I have a type alias on multiple interfaces :

export interface A {}
export interface B {}
export interface C {}
export type Reference = A | B | C;

I have a method called getReference which returns, by default, an array of Reference. I would like my method takes a generic type and check if the given type is in my type alias.

That I have :

export const getReference = (slug: ReferencesSlugs): (state: object) => Array<Reference> => {
   ....... // some code
   // return Reference[]
}

That I want :

Dev can pass generic type and Typescript check if the given type is in the type alias (Reference).

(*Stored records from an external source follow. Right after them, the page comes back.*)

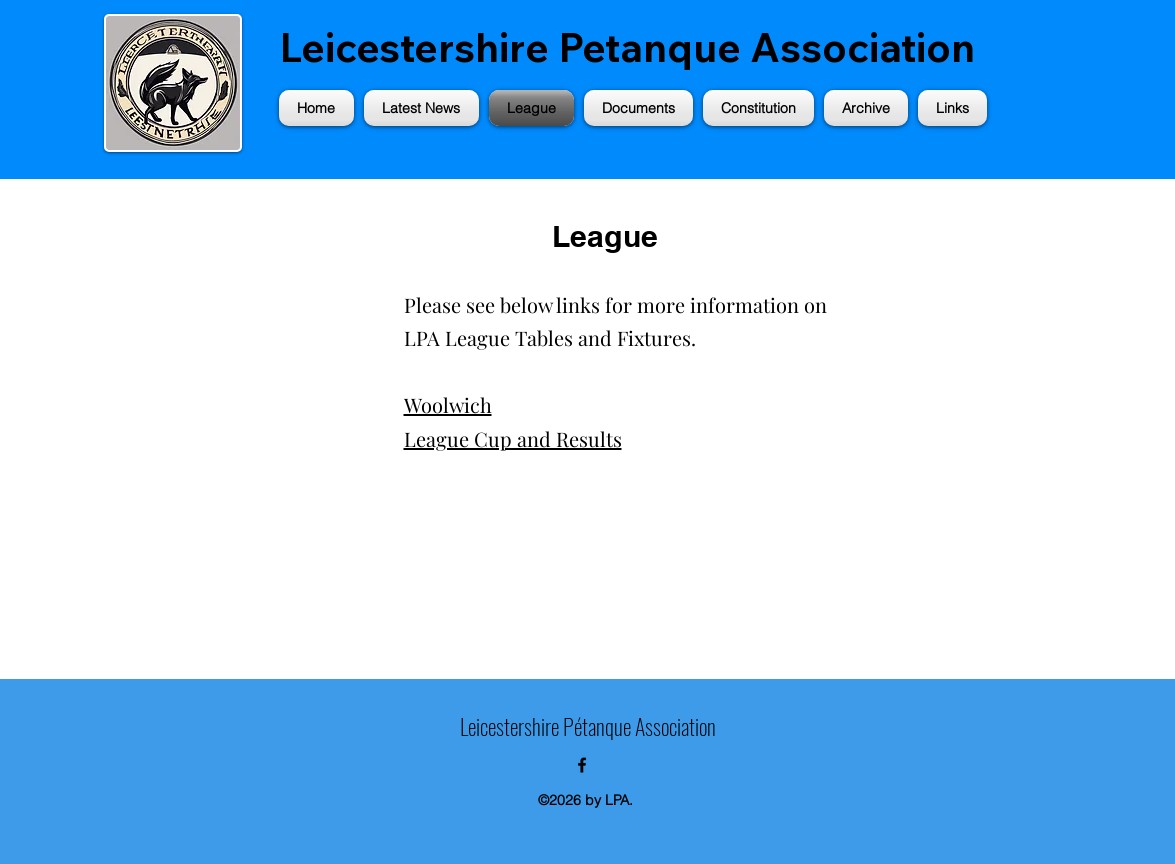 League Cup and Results (513, 438)
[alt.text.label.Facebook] (582, 765)
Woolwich (448, 404) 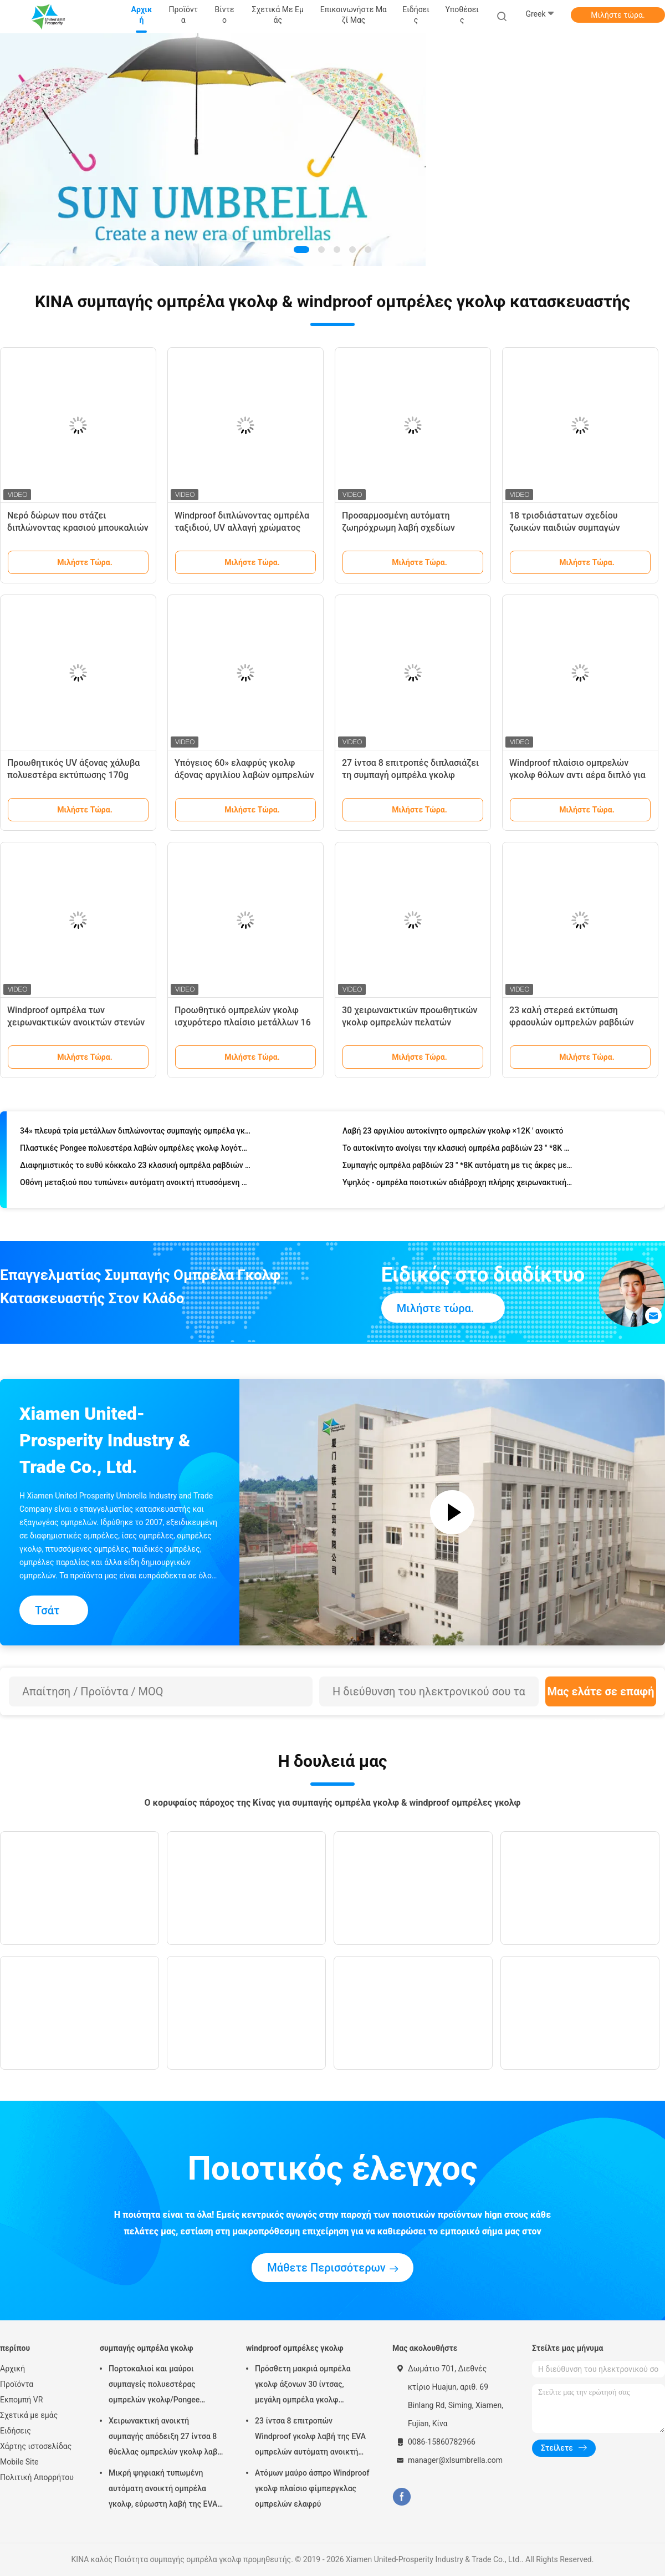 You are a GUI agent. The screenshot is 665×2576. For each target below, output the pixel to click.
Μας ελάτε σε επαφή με (600, 1695)
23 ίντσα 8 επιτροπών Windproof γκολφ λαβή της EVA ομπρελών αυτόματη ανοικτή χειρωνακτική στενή (310, 2438)
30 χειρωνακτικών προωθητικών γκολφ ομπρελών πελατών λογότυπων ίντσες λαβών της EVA (411, 1022)
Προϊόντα (16, 2384)
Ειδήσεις (15, 2430)
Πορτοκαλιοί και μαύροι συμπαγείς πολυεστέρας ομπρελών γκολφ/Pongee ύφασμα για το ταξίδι (154, 2385)
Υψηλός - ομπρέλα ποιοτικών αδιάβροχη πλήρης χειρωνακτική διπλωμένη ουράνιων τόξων (458, 1184)
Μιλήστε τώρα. (617, 15)
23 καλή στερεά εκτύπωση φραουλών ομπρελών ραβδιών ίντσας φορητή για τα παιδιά (571, 1022)
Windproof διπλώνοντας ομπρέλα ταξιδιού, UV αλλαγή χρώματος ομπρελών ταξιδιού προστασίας (242, 527)
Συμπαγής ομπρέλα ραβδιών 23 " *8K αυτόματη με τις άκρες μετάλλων (458, 1166)
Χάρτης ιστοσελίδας (35, 2446)
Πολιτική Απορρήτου (37, 2477)
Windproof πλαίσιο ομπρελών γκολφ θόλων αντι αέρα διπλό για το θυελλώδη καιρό (577, 775)
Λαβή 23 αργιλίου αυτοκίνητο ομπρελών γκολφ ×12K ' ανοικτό (453, 1132)
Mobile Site (19, 2461)
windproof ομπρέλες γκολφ (295, 2348)
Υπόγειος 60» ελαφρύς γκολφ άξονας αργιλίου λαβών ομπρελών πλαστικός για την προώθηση (244, 775)
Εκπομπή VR (21, 2399)
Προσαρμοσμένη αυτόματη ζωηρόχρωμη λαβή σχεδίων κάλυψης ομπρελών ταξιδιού (400, 527)
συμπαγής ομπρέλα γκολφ (146, 2348)
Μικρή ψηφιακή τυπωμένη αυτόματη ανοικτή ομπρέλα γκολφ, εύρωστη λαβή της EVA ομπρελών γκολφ (163, 2490)
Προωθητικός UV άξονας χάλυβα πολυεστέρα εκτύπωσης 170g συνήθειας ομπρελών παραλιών (73, 775)
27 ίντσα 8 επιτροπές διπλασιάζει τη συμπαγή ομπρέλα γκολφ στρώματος (410, 775)
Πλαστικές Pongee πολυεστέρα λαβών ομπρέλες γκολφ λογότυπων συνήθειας (135, 1149)
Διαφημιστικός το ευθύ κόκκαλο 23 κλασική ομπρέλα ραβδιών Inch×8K (135, 1166)
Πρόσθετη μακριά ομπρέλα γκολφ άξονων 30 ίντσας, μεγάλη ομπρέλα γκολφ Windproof (303, 2385)
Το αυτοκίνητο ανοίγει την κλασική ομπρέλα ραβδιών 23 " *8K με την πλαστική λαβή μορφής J (458, 1149)
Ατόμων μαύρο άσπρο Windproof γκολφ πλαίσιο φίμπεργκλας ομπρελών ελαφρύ (312, 2488)
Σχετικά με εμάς (29, 2415)
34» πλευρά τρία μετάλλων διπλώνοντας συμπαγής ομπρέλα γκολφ (135, 1132)
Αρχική (12, 2368)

export const getReference = <T>(slug: ReferencesSlugs): (state: object) => Array<T> => {
    ....... // some code
    // As T is in Reference type -> return T[]
}



this.store.pipe( select(getReference<A>('onchonch')) ); // VALID, tslint is ok
this.store.pipe( select(getReference<E>('onchonch')) ); // INAVLID, E is not in my type alias.

Thanks by advance :)

Answer 1

Assuming your union members (the union in the type alias) are not as simple as in your question (ie they have some members) you can use a type constraint on your generic type parameter:

export interface A { a: number; }
export interface B { b: number; }
export interface C { c: number; }
export interface E { e: number; }
export type Reference = A | B | C;

export const getReference = <T extends Reference>(slug: ReferencesSlugs): (state: object) => Array<T> => {
    return null!;
}

getReference<A>('onchonch'); // VALID, tslint is ok
getReference<E>('onchonch'); // INAVLID, E is not in my type alias.

The reason the members matter is because typescript uses structural compatibility to determine type compatibility. This means if two types have the same fields they will be compatible. This also means two empty interfaces are compatible.